• Task instructions: The response should consist of the records that follow, repeated exactly.

━━━ Source data

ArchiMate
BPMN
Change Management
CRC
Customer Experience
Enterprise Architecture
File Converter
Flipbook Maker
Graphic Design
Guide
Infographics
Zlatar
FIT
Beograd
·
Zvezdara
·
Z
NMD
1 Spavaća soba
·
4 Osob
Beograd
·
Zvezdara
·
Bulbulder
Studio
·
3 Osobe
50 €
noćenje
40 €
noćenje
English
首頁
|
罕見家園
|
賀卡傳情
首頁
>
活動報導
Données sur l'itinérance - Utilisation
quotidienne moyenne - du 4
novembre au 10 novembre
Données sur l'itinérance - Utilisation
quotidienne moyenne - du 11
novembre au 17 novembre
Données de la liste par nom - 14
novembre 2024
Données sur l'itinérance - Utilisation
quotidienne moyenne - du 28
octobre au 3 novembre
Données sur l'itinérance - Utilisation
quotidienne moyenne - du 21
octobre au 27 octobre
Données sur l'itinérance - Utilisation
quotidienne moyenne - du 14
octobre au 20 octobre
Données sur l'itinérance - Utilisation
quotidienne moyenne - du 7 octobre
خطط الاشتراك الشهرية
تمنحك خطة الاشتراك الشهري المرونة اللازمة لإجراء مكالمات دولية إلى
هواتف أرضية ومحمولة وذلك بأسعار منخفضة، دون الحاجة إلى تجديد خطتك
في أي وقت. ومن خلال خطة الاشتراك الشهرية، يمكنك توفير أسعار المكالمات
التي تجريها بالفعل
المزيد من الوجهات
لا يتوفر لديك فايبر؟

━━━━━━

• Solution for this exercise:
ArchiMate
BPMN
Change Management
CRC
Customer Experience
Enterprise Architecture
File Converter
Flipbook Maker
Graphic Design
Guide
Infographics
Zlatar
FIT
Beograd
·
Zvezdara
·
Z
NMD
1 Spavaća soba
·
4 Osob
Beograd
·
Zvezdara
·
Bulbulder
Studio
·
3 Osobe
50 €
noćenje
40 €
noćenje
English
首頁
|
罕見家園
|
賀卡傳情
首頁
>
活動報導
Données sur l'itinérance - Utilisation
quotidienne moyenne - du 4
novembre au 10 novembre
Données sur l'itinérance - Utilisation
quotidienne moyenne - du 11
novembre au 17 novembre
Données de la liste par nom - 14
novembre 2024
Données sur l'itinérance - Utilisation
quotidienne moyenne - du 28
octobre au 3 novembre
Données sur l'itinérance - Utilisation
quotidienne moyenne - du 21
octobre au 27 octobre
Données sur l'itinérance - Utilisation
quotidienne moyenne - du 14
octobre au 20 octobre
Données sur l'itinérance - Utilisation
quotidienne moyenne - du 7 octobre
خطط الاشتراك الشهرية
تمنحك خطة الاشتراك الشهري المرونة اللازمة لإجراء مكالمات دولية إلى
هواتف أرضية ومحمولة وذلك بأسعار منخفضة، دون الحاجة إلى تجديد خطتك
في أي وقت. ومن خلال خطة الاشتراك الشهرية، يمكنك توفير أسعار المكالمات
التي تجريها بالفعل
المزيد من الوجهات
لا يتوفر لديك فايبر؟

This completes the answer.